╭─ Supplied records
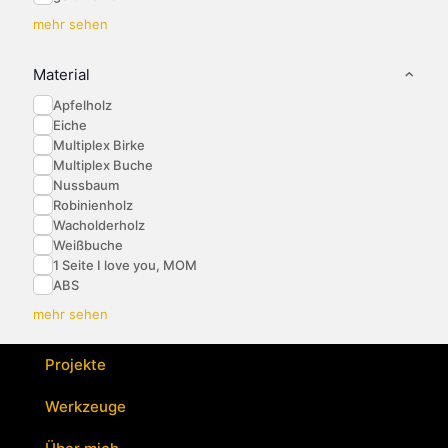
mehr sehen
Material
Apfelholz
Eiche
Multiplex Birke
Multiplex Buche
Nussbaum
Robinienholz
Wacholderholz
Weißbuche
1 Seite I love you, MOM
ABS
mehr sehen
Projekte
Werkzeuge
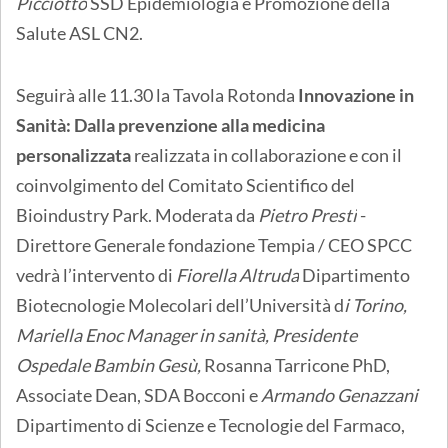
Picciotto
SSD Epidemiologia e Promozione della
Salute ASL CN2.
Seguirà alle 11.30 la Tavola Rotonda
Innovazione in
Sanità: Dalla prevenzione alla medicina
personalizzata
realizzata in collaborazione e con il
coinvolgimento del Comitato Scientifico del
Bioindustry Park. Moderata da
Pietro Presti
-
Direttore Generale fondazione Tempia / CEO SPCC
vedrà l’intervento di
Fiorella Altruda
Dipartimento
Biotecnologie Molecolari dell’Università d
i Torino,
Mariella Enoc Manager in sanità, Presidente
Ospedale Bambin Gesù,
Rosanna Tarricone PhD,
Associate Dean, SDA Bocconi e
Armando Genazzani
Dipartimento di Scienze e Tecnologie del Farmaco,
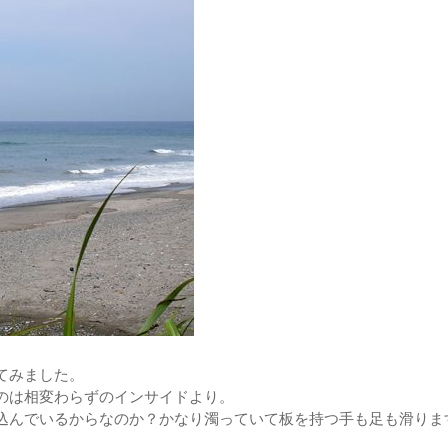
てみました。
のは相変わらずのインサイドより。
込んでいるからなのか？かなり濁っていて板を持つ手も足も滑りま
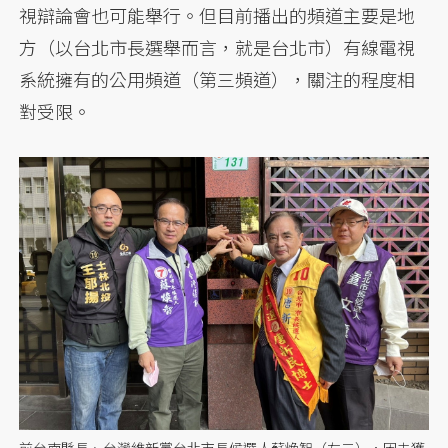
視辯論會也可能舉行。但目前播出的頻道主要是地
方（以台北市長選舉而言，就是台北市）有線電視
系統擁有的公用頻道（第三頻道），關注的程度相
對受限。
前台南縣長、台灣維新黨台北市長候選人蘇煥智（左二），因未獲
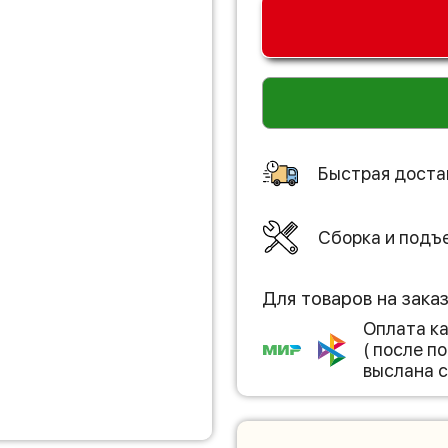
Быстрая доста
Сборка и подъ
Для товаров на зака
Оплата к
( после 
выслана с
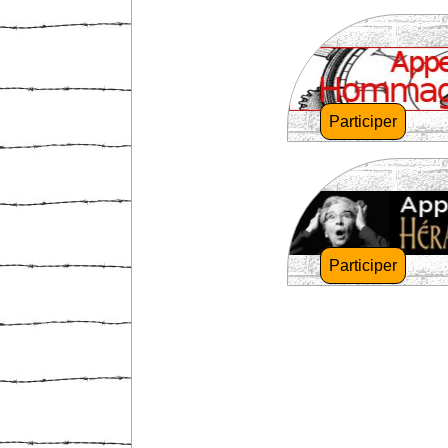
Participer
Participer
╰─
The whole listing above, word for word: repeat it with the pictures excluded.

mehr sehen
Material
Apfelholz
Eiche
Multiplex Birke
Multiplex Buche
Nussbaum
Robinienholz
Wacholderholz
Weißbuche
1 Seite I love you, MOM
ABS
mehr sehen
Projekte
Werkzeuge
Picciotto
SSD Epidemiologia e Promozione della
Salute ASL CN2.
Seguirà alle 11.30 la Tavola Rotonda
Innovazione in
Sanità: Dalla prevenzione alla medicina
personalizzata
realizzata in collaborazione e con il
coinvolgimento del Comitato Scientifico del
Bioindustry Park. Moderata da
Pietro Presti
-
Direttore Generale fondazione Tempia / CEO SPCC
vedrà l’intervento di
Fiorella Altruda
Dipartimento
Biotecnologie Molecolari dell’Università d
i Torino,
Mariella Enoc Manager in sanità, Presidente
Ospedale Bambin Gesù,
Rosanna Tarricone PhD,
Associate Dean, SDA Bocconi e
Armando Genazzani
Dipartimento di Scienze e Tecnologie del Farmaco,
てみました。
のは相変わらずのインサイドより。
込んでいるからなのか？かなり濁っていて板を持つ手も足も滑りま
視辯論會也可能舉行。但目前播出的頻道主要是地
方（以台北市長選舉而言，就是台北市）有線電視
系統擁有的公用頻道（第三頻道），關注的程度相
對受限。
前台南縣長、台灣維新黨台北市長候選人蘇煥智（左二），因未獲
Быстрая доста
Сборка и подъ
Для товаров на зака
Оплата к
( после 
выслана с
Participer
Participer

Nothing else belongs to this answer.